The sensitivity and specificity of SPT result prediction was 77% with the threshold of 3mm for a positive test. Sensitivity increased to 91% when we repeated the analysis with the 5mm cut-off value. Negative prediction rate was almost 100% at that cut-off point. Larger skin reactions predict higher likelihood of positive response and also studies have indicated that larger wheal size would correlate better with clinical allergen reactivity.5,6 In our study accuracy and positive predictive value of SPT result prediction was low at that high cut-off value. However it ruled out allergy more significantly compared with the 3mm cut-off point.

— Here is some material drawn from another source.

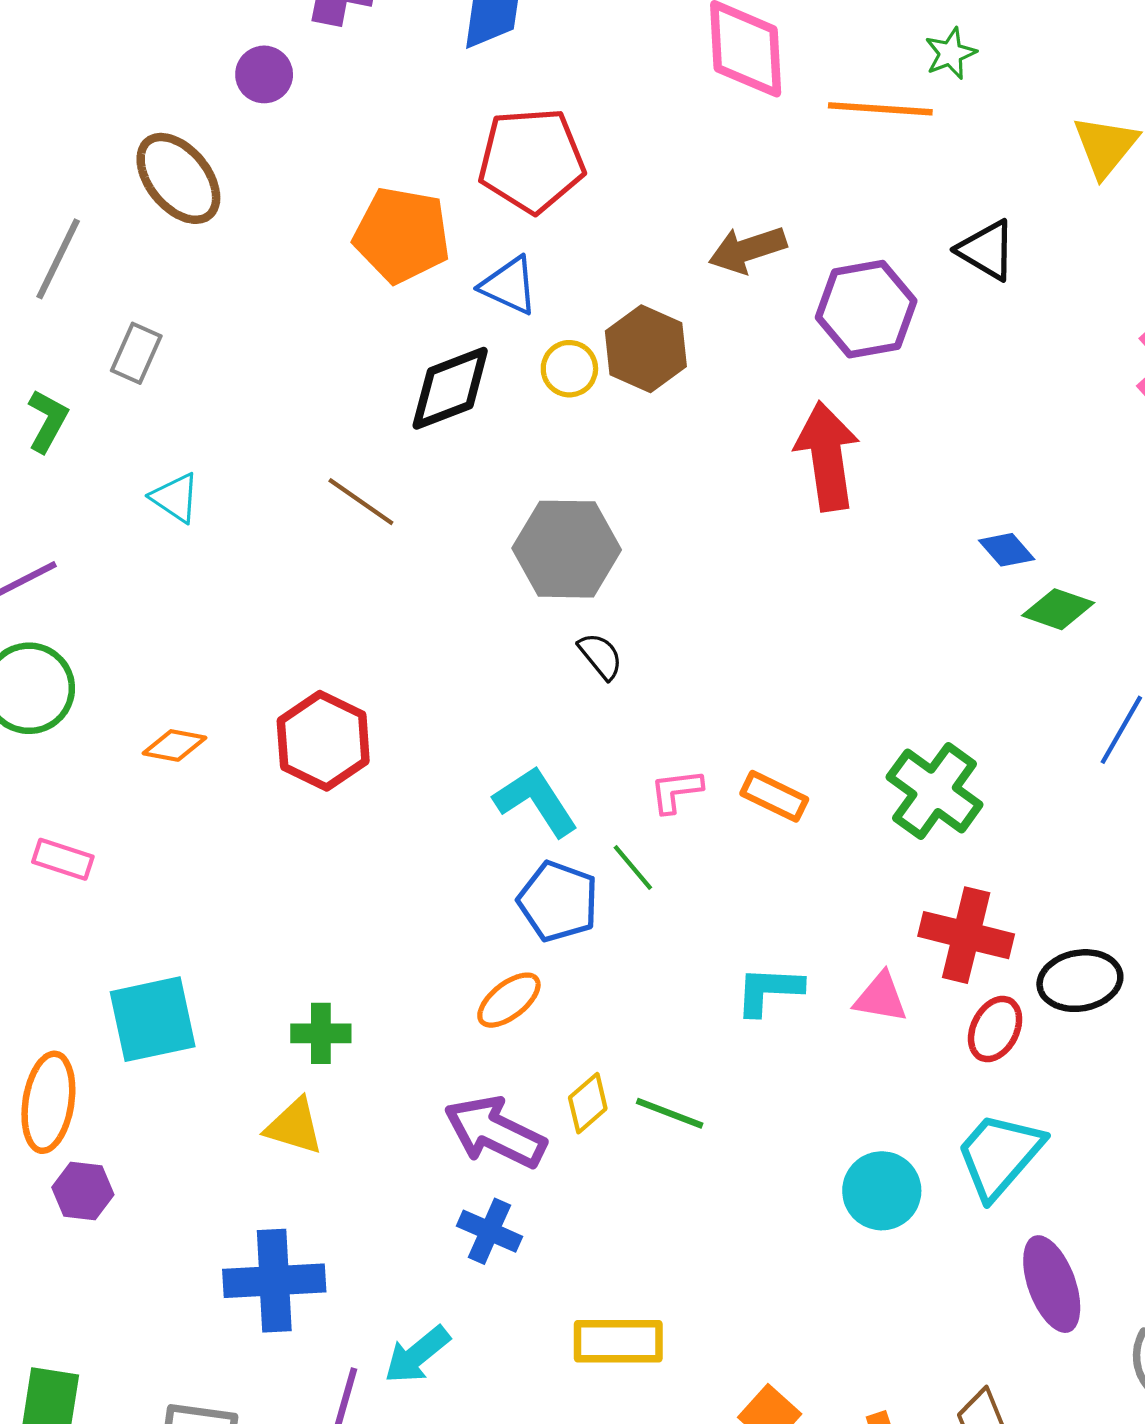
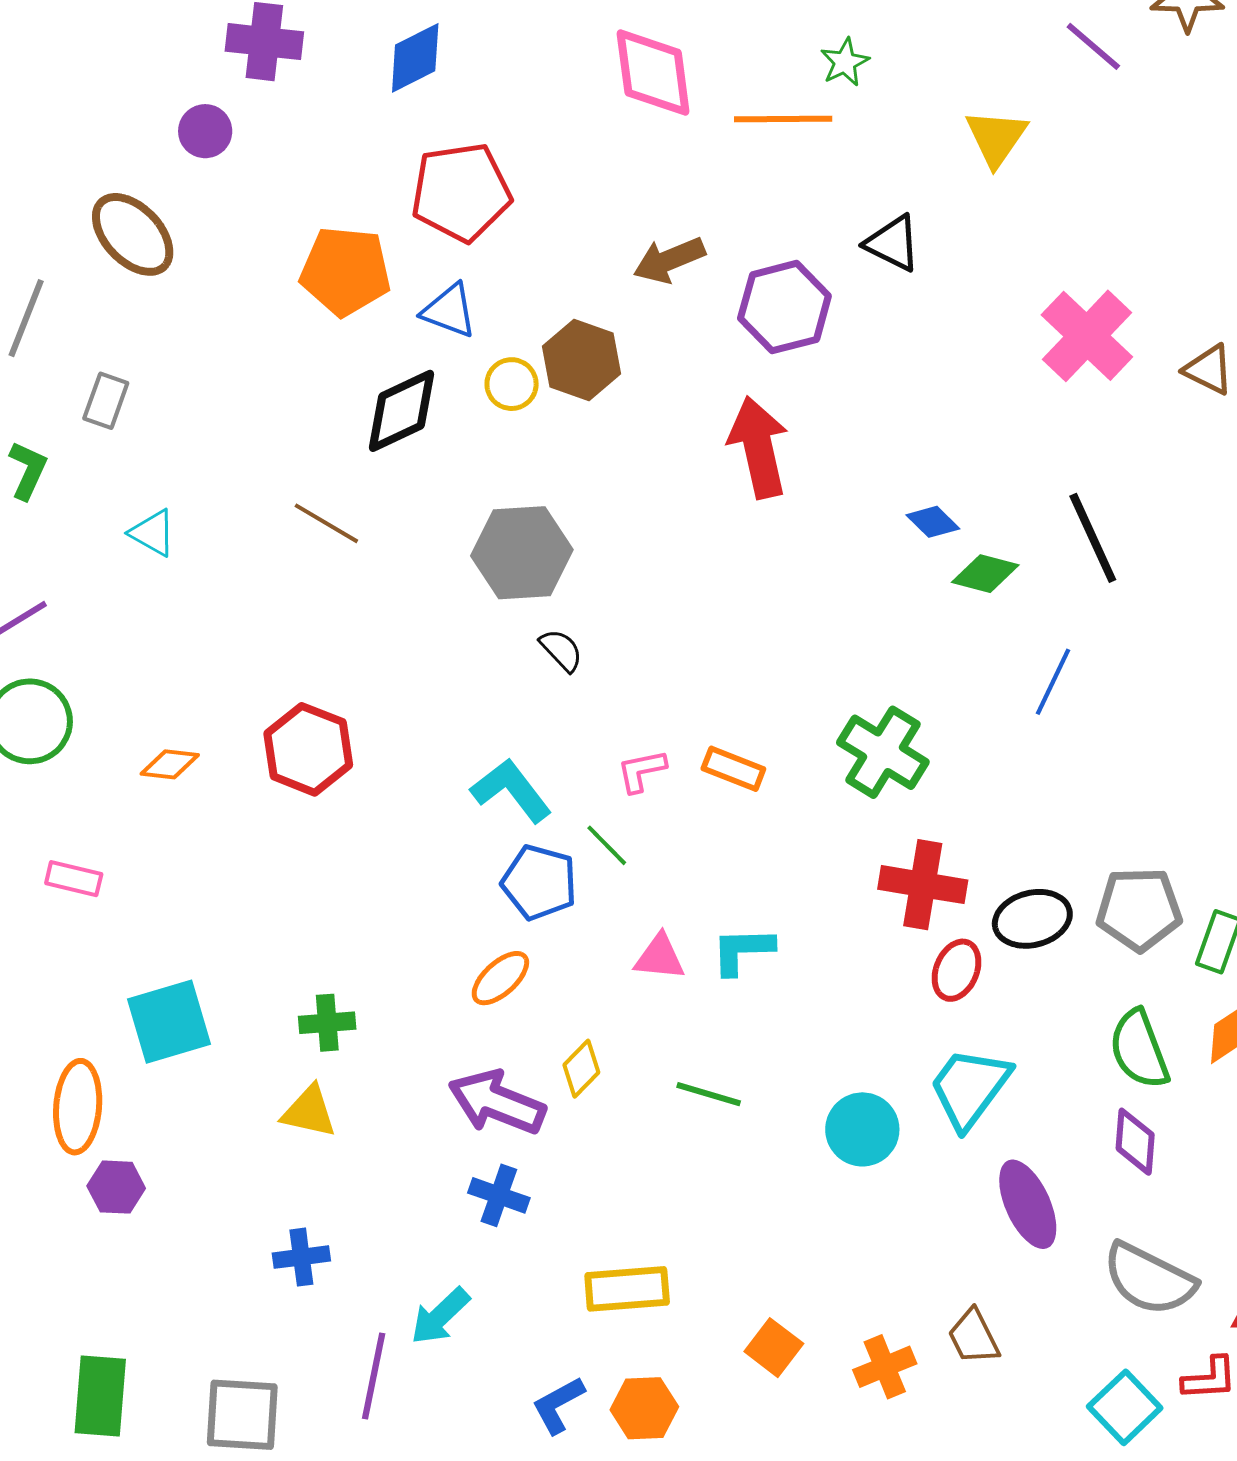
pink triangle: (881, 997) -> (660, 957), moved
green line: (670, 1113) -> (709, 1094), moved
blue cross: (274, 1281) -> (301, 1257), size x0.6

In conclusion, detailed history, including the above factors except for age and education level does not seem to be efficient for atopy prediction. Comprehensive assessment of the patient is needed to identify the patient's allergic status and one the most important parts of this assessment is SPT. It seems that the success rate is high for negative prediction. Interpretation of structured history correctly in general practice may help to rule out allergy. Atopy likelihood ratio may be more useful, which is the reflexion of the patients’ history to the probability that the patient has the allergy. Patients who have high likelihood ratio of atopy should be assessed in detail, including SPT in general practice. A study has been carried out in our clinic to develop a questionnaire based on a scoring system for SPT prediction.

Conflict of interest

The authors have no conflict of interest to declare.